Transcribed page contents
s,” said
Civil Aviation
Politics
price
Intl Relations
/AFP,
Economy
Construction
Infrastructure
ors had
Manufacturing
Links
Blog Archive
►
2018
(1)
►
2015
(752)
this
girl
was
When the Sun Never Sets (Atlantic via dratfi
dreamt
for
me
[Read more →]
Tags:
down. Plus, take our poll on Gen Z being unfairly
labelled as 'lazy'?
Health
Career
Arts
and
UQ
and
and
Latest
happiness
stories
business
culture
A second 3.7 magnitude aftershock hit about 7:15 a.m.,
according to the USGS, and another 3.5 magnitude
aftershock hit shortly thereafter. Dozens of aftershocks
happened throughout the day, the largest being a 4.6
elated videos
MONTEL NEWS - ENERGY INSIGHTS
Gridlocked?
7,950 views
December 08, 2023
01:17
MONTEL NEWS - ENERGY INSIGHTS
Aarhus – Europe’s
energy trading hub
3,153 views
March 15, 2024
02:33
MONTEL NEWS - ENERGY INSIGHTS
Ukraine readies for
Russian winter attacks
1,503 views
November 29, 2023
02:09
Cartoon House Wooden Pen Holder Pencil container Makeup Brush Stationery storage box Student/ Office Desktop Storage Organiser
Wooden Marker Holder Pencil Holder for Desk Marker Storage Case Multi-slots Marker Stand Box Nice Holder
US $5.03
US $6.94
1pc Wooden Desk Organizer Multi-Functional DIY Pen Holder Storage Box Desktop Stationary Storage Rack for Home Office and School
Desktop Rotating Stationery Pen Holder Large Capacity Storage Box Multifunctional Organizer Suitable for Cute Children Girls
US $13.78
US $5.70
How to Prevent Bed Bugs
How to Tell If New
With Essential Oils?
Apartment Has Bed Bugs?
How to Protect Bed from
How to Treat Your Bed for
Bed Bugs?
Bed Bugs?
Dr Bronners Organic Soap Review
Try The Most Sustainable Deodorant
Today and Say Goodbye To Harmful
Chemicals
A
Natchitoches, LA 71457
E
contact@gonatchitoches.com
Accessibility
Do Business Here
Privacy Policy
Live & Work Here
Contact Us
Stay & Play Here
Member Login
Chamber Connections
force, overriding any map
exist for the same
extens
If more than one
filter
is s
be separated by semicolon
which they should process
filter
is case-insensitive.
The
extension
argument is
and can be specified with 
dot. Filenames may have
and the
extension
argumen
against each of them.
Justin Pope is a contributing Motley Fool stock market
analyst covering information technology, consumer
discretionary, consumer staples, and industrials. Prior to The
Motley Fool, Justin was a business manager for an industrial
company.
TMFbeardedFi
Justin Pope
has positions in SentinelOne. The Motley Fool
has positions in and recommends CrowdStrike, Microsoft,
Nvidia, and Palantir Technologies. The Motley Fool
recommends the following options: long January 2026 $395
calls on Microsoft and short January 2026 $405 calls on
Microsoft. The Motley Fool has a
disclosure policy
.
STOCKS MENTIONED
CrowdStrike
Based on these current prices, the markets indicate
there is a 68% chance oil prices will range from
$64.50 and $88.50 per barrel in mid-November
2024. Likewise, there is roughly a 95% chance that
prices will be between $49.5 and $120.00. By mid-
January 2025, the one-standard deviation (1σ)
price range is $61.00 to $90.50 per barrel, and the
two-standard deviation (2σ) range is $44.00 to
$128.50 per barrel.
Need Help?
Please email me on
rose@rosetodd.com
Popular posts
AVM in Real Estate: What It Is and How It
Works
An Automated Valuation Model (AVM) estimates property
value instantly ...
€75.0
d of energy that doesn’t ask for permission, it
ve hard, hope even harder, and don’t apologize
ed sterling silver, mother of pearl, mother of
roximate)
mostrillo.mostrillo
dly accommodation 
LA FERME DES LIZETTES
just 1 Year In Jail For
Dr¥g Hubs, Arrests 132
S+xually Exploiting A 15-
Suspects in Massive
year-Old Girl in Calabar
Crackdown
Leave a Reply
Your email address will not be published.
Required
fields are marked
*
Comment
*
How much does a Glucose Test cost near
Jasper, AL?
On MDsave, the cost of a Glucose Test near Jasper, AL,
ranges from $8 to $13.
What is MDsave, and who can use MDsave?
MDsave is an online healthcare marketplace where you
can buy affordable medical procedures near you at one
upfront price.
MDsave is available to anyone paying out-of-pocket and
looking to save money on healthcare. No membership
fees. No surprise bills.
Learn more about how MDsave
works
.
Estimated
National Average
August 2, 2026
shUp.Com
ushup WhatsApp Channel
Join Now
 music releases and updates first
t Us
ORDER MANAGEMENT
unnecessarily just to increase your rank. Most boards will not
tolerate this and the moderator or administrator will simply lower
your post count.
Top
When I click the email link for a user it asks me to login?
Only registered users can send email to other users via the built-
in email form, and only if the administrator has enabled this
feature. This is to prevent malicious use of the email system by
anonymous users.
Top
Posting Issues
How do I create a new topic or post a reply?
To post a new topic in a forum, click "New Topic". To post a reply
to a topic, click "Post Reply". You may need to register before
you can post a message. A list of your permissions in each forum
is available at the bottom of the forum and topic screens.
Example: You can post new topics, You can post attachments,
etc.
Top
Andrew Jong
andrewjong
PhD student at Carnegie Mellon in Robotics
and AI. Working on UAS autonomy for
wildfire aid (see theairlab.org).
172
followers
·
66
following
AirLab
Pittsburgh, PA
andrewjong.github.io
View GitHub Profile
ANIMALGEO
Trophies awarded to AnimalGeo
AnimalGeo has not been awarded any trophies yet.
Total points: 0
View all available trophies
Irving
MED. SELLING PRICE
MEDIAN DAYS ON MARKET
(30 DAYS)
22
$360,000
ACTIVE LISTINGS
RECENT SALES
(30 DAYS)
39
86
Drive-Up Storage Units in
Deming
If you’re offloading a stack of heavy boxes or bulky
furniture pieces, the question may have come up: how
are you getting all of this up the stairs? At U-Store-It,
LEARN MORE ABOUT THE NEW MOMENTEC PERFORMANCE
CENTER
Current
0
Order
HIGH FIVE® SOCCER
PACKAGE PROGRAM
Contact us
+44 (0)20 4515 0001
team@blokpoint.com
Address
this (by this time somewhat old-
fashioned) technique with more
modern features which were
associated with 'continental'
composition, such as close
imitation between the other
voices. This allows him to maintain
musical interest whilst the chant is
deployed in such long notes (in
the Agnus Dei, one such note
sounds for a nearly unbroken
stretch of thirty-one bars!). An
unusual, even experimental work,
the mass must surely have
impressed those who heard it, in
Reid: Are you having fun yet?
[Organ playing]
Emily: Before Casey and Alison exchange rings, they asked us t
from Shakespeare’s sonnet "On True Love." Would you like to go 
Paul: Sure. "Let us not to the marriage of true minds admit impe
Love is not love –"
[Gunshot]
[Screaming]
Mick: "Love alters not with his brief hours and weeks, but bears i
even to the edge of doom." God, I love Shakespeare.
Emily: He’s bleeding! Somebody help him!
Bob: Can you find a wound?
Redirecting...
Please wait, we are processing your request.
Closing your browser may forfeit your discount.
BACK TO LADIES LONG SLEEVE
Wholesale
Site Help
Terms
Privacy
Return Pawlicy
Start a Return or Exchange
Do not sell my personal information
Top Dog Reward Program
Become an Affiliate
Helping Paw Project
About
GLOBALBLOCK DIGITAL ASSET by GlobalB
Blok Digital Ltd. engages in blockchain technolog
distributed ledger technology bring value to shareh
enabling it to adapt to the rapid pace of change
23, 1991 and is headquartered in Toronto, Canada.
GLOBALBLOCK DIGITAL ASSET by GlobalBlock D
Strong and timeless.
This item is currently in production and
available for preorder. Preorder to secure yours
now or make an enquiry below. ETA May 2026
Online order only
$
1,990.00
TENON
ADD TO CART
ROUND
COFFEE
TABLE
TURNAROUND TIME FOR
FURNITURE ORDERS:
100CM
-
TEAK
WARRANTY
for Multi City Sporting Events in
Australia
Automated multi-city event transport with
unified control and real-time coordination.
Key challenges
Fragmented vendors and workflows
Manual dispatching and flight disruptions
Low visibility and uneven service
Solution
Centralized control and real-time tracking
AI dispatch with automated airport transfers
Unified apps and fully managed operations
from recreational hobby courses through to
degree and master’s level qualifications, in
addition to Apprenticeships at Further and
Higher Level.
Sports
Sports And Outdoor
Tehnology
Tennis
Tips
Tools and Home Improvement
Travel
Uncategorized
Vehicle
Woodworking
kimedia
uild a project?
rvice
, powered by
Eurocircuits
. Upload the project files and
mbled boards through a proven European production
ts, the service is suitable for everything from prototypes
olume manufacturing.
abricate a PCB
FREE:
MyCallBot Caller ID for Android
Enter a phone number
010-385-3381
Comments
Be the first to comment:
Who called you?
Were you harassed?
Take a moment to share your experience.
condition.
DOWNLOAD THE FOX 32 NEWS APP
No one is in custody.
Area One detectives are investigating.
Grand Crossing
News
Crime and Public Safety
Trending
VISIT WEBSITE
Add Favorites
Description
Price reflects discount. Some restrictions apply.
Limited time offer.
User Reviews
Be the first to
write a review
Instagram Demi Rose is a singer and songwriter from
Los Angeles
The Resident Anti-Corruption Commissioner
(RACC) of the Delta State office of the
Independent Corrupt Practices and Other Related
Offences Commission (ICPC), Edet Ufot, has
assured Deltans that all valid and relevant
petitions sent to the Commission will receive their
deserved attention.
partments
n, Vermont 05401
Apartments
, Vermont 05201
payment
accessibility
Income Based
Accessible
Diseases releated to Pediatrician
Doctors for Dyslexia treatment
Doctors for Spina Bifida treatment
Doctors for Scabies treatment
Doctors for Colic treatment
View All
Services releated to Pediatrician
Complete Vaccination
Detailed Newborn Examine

● **WORK REQUEST**: Among the records above, only the lines between the line holding "Blok Digital Ltd." and the line holding "Unified apps and fully managed operations", inclusive, are to be output, exactly as written.

● **ANSWER BOX**:
Blok Digital Ltd. engages in blockchain technolog
distributed ledger technology bring value to shareh
enabling it to adapt to the rapid pace of change
23, 1991 and is headquartered in Toronto, Canada.
GLOBALBLOCK DIGITAL ASSET by GlobalBlock D
Strong and timeless.
This item is currently in production and
available for preorder. Preorder to secure yours
now or make an enquiry below. ETA May 2026
Online order only
$
1,990.00
TENON
ADD TO CART
ROUND
COFFEE
TABLE
TURNAROUND TIME FOR
FURNITURE ORDERS:
100CM
-
TEAK
WARRANTY
for Multi City Sporting Events in
Australia
Automated multi-city event transport with
unified control and real-time coordination.
Key challenges
Fragmented vendors and workflows
Manual dispatching and flight disruptions
Low visibility and uneven service
Solution
Centralized control and real-time tracking
AI dispatch with automated airport transfers
Unified apps and fully managed operations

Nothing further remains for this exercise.